Sensient Technologies Corporation (SXT)

Solvency ratios

Dec 31, 2023 Sep 30, 2023 Jun 30, 2023 Mar 31, 2023 Dec 31, 2022 Sep 30, 2022 Jun 30, 2022 Mar 31, 2022 Dec 31, 2021 Sep 30, 2021 Jun 30, 2021 Mar 31, 2021 Dec 31, 2020 Sep 30, 2020 Jun 30, 2020 Mar 31, 2020 Dec 31, 2019 Sep 30, 2019 Jun 30, 2019 Mar 31, 2019
Debt-to-assets ratio 0.32 0.32 0.34 0.34 0.32 0.30 0.28 0.30 0.29 0.28 0.28 0.30 0.30 0.31 0.32 0.35 0.34 0.35 0.36 0.37
Debt-to-capital ratio 0.38 0.38 0.39 0.40 0.39 0.36 0.34 0.36 0.35 0.34 0.34 0.36 0.36 0.37 0.38 0.41 0.40 0.41 0.42 0.44
Debt-to-equity ratio 0.61 0.61 0.65 0.66 0.63 0.57 0.52 0.55 0.54 0.52 0.51 0.57 0.55 0.60 0.62 0.70 0.68 0.69 0.73 0.78
Financial leverage ratio 1.91 1.90 1.94 1.97 1.98 1.93 1.88 1.86 1.86 1.84 1.80 1.86 1.86 1.91 1.94 2.01 1.97 1.98 2.03 2.10

Sensient Technologies Corp.'s solvency ratios provide insights into the company's ability to meet its long-term financial obligations.

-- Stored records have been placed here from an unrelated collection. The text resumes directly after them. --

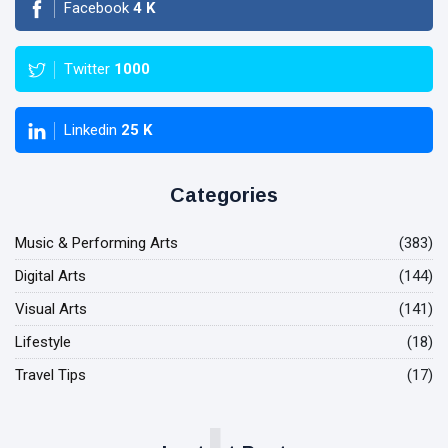
Facebook
4
K
Twitter
1000
Linkedin
25
K
Categories
Music & Performing Arts
(383)
Digital Arts
(144)
Visual Arts
(141)
Lifestyle
(18)
Travel Tips
(17)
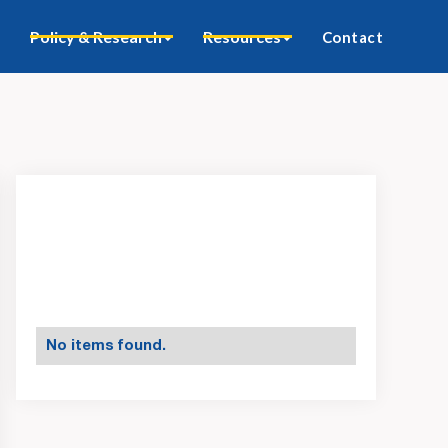
Policy & Research
Resources
Contact
No items found.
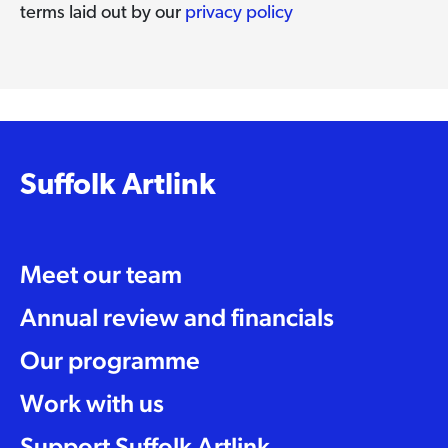
terms laid out by our
privacy policy
Suffolk Artlink
Meet our team
Annual review and financials
Our programme
Work with us
Support Suffolk Artlink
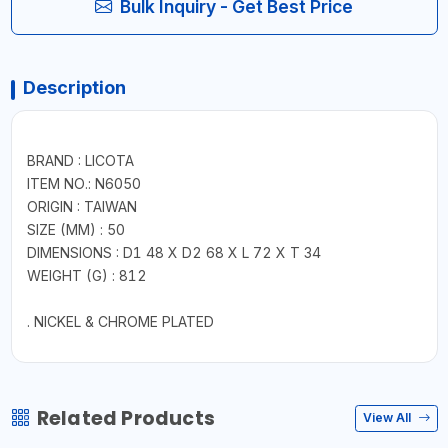
Bulk Inquiry - Get Best Price
Description
BRAND : LICOTA
ITEM NO.: N6050
ORIGIN : TAIWAN
SIZE (MM) : 50
DIMENSIONS : D1 48 X D2 68 X L 72 X T 34
WEIGHT (G) : 812
. NICKEL & CHROME PLATED
Related Products
View All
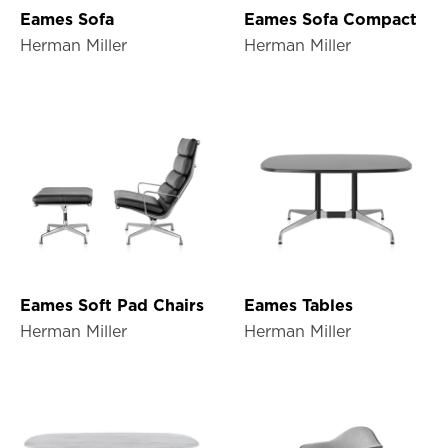
Eames Sofa
Eames Sofa Compact
Herman Miller
Herman Miller
Eames Soft Pad Chairs
Eames Tables
Herman Miller
Herman Miller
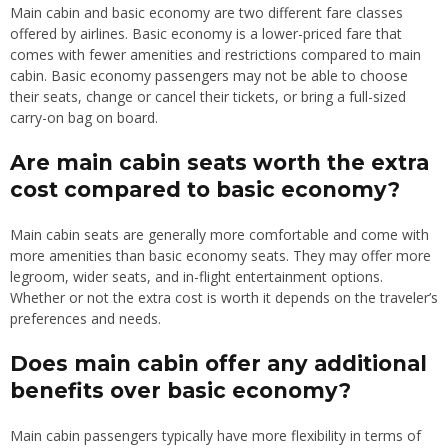
Main cabin and basic economy are two different fare classes
offered by airlines. Basic economy is a lower-priced fare that
comes with fewer amenities and restrictions compared to main
cabin. Basic economy passengers may not be able to choose
their seats, change or cancel their tickets, or bring a full-sized
carry-on bag on board.
Are main cabin seats worth the extra
cost compared to basic economy?
Main cabin seats are generally more comfortable and come with
more amenities than basic economy seats. They may offer more
legroom, wider seats, and in-flight entertainment options.
Whether or not the extra cost is worth it depends on the traveler’s
preferences and needs.
Does main cabin offer any additional
benefits over basic economy?
Main cabin passengers typically have more flexibility in terms of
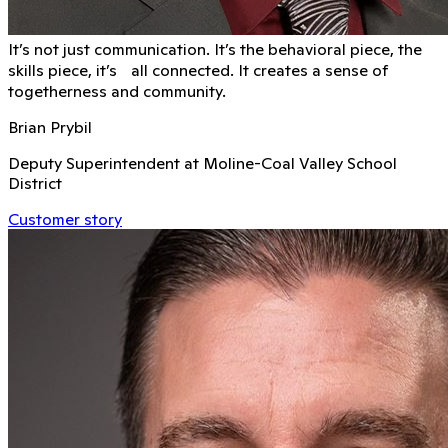
It’s not just communication. It’s the behavioral piece, the
skills piece, it’s all connected. It creates a sense of
togetherness and community.
Brian Prybil
Deputy Superintendent at Moline-Coal Valley School
District
Customer story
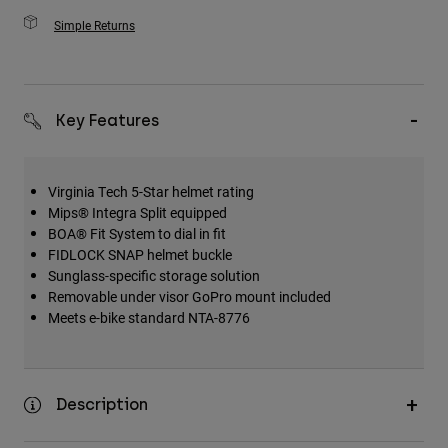
Simple Returns
Key Features
Virginia Tech 5-Star helmet rating
Mips® Integra Split equipped
BOA® Fit System to dial in fit
FIDLOCK SNAP helmet buckle
Sunglass-specific storage solution
Removable under visor GoPro mount included
Meets e-bike standard NTA-8776
Description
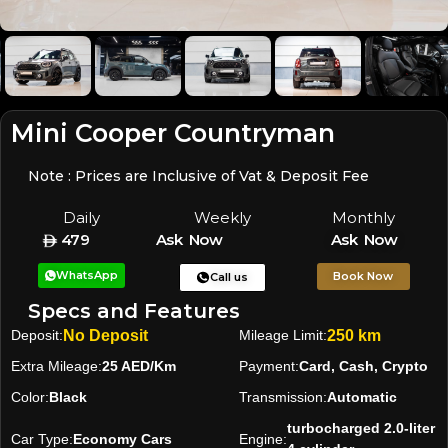
Mini Cooper Countryman
Note : Prices are Inclusive of Vat & Deposit Fee
Daily
Weekly
Monthly
479
Ask Now
Ask Now
WhatsApp
Book Now
Call us
Specs and Features
Deposit:
No Deposit
Mileage Limit:
250 km
Extra Mileage:
25 AED/Km
Payment:
Card, Cash, Crypto
Color:
Black
Transmission:
Automatic
turbocharged 2.0-liter
Car Type:
Economy Cars
Engine:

1. Debt-to-assets ratio: This ratio has been relatively stable over the quarters, staying within the range of 0.33 to 0.35. It indicates that, on average, around 33% to 35% of the company's assets are financed by debt. The consistency suggests that the company has effectively managed its asset financing.

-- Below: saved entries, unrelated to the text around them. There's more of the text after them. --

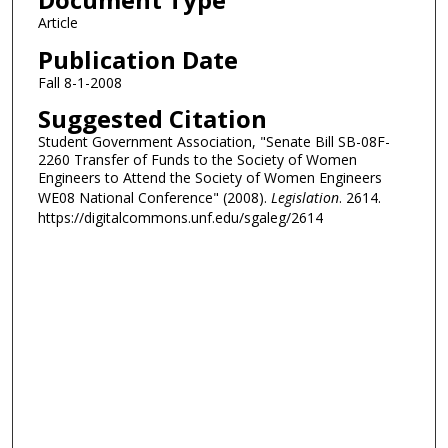
Article
Publication Date
Fall 8-1-2008
Suggested Citation
Student Government Association, "Senate Bill SB-08F-
2260 Transfer of Funds to the Society of Women
Engineers to Attend the Society of Women Engineers
WE08 National Conference" (2008).
Legislation
. 2614.
https://digitalcommons.unf.edu/sgaleg/2614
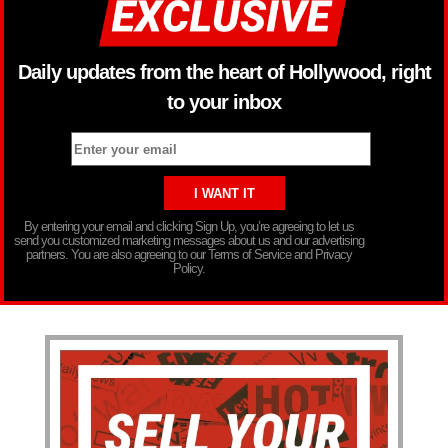
Daily updates from the heart of Hollywood, right
to your inbox
By entering your email and clicking Sign Up, you’re agreeing to let us
send you customized marketing messages about us and our advertising
partners. You are also agreeing to our Terms of Service and Privacy
Policy.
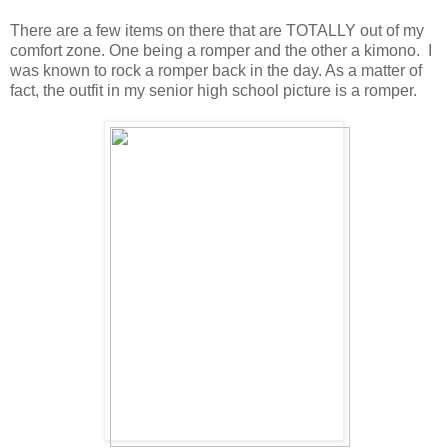
There are a few items on there that are TOTALLY out of my
comfort zone. One being a romper and the other a kimono. I
was known to rock a romper back in the day. As a matter of
fact, the outfit in my senior high school picture is a romper.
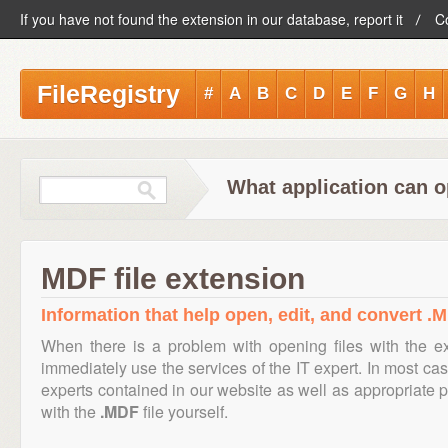
If you have not found the extension in our database, report it
C
FileRegistry
#
A
B
C
D
E
F
G
H
What application can o
MDF file extension
Information that help open, edit, and convert .M
When there is a problem with opening files with the 
immediately use the services of the IT expert. In most cas
experts contained in our website as well as appropriate
with the
.MDF
file yourself.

2. Debt-to-capital ratio: The trend shows a gradual increase from 0.37 in Q3 2022 to 0.41 in Q1 2023. This indicates an increasing reliance on debt for financing the company's capital structure. Investors and creditors may view this trend cautiously, as a higher ratio suggests a higher level of financial risk.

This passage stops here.